Le journal télévisé de la Mauritius Broadcasting Corporation (MBC) semble s’être donné pour mission de glorifier les locataires de l’Hôtel du gouvernement. La façon dont ont été traités les sujets d’information relatifs à sir Anerood Jugnauth, peu de temps avant qu’il ne démissionne de la Présidence de la République, a poussé l’Independent Broadcasting Authority (IBA) à adresser une mise en garde à la MBC, avons-nous appris.
L’instance régulatrice de la diffusion a également adressé à la télévision d’Etat plusieurs rappels à l’ordre depuis le début de l’année quant au temps d’antenne qu’elle alloue à la majorité gouvernementale, comparativement à celui de l’opposition parlementaire. Celle-ci s’en est d’ailleurs plainte publiquement à plusieurs occasions.
Aux dires de sir Anerood Jugnauth, qui s’est exprimé à ce sujet ce samedi 28 avril, lors de la première conférence de presse de l’alliance Mouvement socialiste militant/Mouvement militant mauricien (MSM/MMM), « le journal télévisé de 19h30 ressemble à une série dans laquelle l’acteur principal est le Premier ministre, Navin Ramgoolam ». L’IBA, confie un responsable, ne peut rien faire que d’émettre des avertissements, ne pouvant contrôler ce qui se décide dans la salle de rédaction de la télévision quant au temps d’antenne à être alloué à la majorité et à l’opposition.
Invité à commenter les critiques de l’IBA, le rédacteur en chef du journal télévisé, Datta Ramyead nous renvoie à un responsable administratif de la MBC. Son directeur général, Dan Callikan, ancien directeur de la communication du Premier ministre, ainsi que le président du conseil d’administration de la MBC, Guy Narain, ont été injoignables, malgré plusieurs appels, pour tout commentaire.
La pratique de la MBC d’encenser les élus de la majorité perdure depuis des années et c’est l’opposition qui en a toujours fait les frais.
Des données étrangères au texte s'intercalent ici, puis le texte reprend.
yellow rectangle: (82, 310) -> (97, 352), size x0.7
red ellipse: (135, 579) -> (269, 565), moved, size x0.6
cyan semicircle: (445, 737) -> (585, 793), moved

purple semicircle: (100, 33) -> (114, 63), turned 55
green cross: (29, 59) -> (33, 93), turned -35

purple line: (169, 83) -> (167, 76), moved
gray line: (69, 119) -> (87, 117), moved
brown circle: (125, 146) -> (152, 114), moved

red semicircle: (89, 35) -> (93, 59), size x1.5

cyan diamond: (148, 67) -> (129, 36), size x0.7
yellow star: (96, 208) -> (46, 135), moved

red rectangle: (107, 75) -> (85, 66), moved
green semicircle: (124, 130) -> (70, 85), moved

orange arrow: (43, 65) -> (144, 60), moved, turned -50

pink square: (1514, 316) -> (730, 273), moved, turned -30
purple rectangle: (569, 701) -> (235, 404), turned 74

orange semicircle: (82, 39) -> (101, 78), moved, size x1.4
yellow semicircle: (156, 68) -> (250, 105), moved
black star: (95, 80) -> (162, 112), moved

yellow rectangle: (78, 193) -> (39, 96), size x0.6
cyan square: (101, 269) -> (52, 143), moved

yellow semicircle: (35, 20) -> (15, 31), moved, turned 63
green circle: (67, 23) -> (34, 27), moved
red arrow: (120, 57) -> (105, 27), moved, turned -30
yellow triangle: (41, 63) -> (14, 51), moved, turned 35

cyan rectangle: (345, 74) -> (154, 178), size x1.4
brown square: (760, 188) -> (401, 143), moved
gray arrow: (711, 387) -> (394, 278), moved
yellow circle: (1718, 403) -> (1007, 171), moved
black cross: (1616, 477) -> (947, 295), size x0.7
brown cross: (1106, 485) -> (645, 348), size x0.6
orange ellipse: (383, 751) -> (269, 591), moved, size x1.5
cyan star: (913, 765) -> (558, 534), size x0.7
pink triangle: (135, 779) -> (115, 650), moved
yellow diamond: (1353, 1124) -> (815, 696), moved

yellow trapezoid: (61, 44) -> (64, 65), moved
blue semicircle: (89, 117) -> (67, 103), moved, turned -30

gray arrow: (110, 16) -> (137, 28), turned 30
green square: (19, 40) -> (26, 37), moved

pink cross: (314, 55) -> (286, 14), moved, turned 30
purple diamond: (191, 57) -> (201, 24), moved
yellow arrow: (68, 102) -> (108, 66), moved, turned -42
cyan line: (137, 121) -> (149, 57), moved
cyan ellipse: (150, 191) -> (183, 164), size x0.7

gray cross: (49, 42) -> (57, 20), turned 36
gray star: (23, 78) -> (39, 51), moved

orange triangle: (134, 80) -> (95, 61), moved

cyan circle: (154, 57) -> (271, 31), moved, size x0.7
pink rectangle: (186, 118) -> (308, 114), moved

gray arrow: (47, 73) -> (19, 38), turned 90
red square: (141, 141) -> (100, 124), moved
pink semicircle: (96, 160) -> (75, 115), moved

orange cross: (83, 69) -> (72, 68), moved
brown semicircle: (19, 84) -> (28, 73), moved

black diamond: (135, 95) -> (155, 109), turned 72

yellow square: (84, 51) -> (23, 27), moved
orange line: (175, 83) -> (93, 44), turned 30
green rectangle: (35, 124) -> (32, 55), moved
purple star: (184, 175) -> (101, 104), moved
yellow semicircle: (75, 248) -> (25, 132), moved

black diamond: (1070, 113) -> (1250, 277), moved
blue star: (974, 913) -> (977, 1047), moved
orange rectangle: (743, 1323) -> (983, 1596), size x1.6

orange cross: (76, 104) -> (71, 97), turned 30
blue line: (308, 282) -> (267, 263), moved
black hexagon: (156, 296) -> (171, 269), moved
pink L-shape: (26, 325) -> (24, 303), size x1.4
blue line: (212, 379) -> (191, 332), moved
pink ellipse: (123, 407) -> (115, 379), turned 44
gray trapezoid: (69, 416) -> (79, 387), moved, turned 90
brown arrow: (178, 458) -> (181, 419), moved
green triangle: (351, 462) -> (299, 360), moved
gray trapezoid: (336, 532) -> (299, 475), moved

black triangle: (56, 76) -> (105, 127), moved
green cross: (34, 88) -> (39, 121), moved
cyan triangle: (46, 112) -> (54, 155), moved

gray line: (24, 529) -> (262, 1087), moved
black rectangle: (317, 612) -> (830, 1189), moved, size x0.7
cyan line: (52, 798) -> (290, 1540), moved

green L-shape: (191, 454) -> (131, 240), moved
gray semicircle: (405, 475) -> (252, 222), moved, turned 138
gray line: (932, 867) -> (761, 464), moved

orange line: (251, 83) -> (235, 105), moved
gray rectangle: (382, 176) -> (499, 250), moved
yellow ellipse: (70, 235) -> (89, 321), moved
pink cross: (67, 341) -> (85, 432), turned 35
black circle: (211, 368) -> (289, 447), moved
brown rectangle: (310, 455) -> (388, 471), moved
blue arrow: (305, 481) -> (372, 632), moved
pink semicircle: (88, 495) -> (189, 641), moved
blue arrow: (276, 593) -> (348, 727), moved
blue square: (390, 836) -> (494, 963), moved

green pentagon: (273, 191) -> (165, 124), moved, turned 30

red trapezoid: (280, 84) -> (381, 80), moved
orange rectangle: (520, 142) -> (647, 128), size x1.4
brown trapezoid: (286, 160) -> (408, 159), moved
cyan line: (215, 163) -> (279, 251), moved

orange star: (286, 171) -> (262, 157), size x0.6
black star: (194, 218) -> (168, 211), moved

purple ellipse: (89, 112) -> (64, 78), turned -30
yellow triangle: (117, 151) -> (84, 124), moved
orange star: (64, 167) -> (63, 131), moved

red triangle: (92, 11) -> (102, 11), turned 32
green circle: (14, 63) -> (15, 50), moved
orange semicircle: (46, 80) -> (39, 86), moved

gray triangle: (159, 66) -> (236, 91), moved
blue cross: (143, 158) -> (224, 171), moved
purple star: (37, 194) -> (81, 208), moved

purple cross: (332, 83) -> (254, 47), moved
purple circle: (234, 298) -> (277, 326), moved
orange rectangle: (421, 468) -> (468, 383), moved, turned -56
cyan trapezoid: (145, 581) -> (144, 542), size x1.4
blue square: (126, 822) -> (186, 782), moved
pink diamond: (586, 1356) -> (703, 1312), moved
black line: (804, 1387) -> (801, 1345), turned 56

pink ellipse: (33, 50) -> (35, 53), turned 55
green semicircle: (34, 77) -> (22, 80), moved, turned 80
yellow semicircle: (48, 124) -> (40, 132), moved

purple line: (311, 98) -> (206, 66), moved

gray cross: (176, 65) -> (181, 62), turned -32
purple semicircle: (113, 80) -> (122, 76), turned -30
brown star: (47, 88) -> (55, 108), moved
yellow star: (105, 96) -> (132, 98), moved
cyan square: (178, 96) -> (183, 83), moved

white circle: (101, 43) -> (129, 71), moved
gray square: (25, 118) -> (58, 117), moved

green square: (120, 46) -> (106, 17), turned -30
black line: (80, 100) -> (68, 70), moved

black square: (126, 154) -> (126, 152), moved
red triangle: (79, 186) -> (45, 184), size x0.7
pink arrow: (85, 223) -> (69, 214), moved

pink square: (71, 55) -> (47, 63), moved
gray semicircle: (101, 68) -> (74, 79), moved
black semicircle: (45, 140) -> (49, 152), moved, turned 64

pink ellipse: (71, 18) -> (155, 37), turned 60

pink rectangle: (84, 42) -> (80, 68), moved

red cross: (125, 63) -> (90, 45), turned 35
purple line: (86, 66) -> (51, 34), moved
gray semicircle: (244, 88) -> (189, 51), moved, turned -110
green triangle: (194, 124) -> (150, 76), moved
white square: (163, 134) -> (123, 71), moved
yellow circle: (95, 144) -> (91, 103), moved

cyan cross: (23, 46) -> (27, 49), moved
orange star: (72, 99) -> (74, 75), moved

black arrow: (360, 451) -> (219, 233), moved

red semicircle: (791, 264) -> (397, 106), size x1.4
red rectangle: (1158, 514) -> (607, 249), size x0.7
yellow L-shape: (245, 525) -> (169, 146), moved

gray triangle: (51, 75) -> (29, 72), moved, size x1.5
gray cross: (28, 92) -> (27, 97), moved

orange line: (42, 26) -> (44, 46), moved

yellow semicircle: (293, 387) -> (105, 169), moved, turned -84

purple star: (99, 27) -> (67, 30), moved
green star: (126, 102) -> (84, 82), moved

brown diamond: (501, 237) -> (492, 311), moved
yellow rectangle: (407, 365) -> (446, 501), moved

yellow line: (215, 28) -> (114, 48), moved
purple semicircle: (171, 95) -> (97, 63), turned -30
Cependant, dès que ces mêmes opposants sont au pouvoir, ils ne font que perpétuer le système en installant un homme à leur cause comme responsable de la rédaction, ironise un ancien cadre de la station. Ceux qui faisaient le jeu de l’ancien pouvoir sont alors mis au placard, ce qui maintient le cercle vicieux.
C’est aux dernières législatives que la MBC a démontré de quoi elle pouvait être capable en termes de propagande. Navin Ramgoolam était montré sous son meilleur jour alors que les images de son challenger d’alors, Paul Bérenger, n’étaient diffusées que quand il faisait le pitre ou usait d’un langage grossier à un meeting.
Depuis, les exemples abondent : peu avant la démission de la présidence de sir Anerood Jugnauth, la MBC a été accusée d’avoir manipulé les images tournées à la Hindu House dans le sillage du 44e anniversaire de l’Indépendance. Dans un journal télévisé « spécial », toutes les critiques du Président contre le Premier ministre ont été soigneusement censurées. Des commentaires d’anonymes contre lui ont, cependant, eu plus de crédit aux yeux du responsable du « newsroom ».